Have you ever used Google, Yahoo, MSN for searching search any web page, your friend, any place information, images, etc on the internet? Obviously yes! So that is the search engine.
A search engine is a web-based tool to locate or search for information from a huge database such as web pages, newsgroups, programs, images, etc. on the worldwide web or internet.
Three Major Components of Any Search Engine are
- Web Crawler (Spider/bots)
- Search Engine
How Search Engine Works/Mechanism (Crawl, Index, Ranking)
The primary goal of the search engine mechanism is to present highly relevant search results according to the query given by the user. The user needs to enter a query on the search engine interface and then search engine generates results by following below-mentioned steps
- Crawl: In the search engine the key operation is the crawling of hundreds of billions of pages in a very short time. Firstly search engine navigates the web through downloading the web pages and following the links on these pages to discover new pages.
- Index: WebPages are found by the search engines added into a data structure called an index. The index has all the discovered URLs with information like keywords, content, freshness, etc.
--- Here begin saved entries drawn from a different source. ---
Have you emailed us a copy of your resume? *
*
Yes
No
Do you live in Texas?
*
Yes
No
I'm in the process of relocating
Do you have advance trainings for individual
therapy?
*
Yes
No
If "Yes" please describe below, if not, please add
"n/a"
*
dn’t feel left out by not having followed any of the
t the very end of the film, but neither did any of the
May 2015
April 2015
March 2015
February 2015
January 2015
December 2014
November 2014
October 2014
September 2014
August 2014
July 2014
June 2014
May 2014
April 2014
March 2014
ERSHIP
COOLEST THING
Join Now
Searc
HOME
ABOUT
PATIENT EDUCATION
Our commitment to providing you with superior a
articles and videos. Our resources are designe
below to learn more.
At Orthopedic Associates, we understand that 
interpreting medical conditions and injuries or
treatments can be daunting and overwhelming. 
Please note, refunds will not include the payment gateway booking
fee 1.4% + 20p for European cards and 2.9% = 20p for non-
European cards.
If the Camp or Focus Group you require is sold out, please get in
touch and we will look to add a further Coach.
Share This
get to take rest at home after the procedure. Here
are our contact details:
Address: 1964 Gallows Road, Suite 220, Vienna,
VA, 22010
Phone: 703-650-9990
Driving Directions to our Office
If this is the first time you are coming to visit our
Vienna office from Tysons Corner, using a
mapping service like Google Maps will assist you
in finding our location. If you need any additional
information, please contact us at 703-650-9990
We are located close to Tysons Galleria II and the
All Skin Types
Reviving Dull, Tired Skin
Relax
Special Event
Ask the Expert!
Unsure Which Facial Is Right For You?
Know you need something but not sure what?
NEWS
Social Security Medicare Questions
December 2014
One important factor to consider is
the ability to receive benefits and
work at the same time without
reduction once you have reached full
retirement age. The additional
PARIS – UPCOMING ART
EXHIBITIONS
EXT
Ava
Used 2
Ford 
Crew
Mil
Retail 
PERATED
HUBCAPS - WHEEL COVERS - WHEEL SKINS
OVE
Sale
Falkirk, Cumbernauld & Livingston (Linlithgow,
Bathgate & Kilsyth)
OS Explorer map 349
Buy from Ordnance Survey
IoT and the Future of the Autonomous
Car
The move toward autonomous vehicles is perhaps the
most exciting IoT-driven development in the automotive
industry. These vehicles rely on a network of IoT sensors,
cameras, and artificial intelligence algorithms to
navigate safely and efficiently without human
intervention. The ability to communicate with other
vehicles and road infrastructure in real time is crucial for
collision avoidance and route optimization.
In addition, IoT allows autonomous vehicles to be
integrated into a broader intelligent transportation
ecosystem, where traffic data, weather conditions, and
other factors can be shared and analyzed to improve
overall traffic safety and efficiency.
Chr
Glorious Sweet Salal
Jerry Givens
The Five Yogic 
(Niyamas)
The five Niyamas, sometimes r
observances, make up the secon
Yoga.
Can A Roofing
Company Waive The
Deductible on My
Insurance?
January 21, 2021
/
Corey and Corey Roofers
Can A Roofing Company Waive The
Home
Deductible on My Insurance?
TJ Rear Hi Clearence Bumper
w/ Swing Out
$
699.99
- Ranking: When a user gives a search query, all of the relevant pages are identified firstly by Index and then an algorithm used to assign the ranking to the individual web pages. The efficiency of the search engine will be calculated by the most relevant search result from the user perspective. Different search engines have different algorithms due to that for the same search query there will be different results.
Apart from the search query, there are some other parameters used by a search engine to give relevant results like location, language, device and previous search history.
Some Very Famous Search engines: Google, Yahoo, MSN, Bing, Ask, Alexa, LYCOS, AOL.Search, Altavista, etc.
Google Search Engine Vs Own Search Engine Framework (Elasticsearch/Apache Solr)
Above search engines are products based and best solutions for searching on the worldwide huge database but apart from that, there are also some search engines where users can develop their search solutions for a particular database like elastic search and apache solr search.
In the above search engines like Google, Yahoo, etc we don’t require any coding or any effort for indexing and setting up the UI but in elastic search or apache solr search, users will require efforts for indexing and UI design.
The great advantage of using any search engine framework is that they are very efficient and save you lots of time to write complicated SQL queries. Also through the elastic/apache search engine, we not only can search or perform the other database operations like create, update, delete that make a great difference compared to product-based search engines like Google, etc and other search frameworks.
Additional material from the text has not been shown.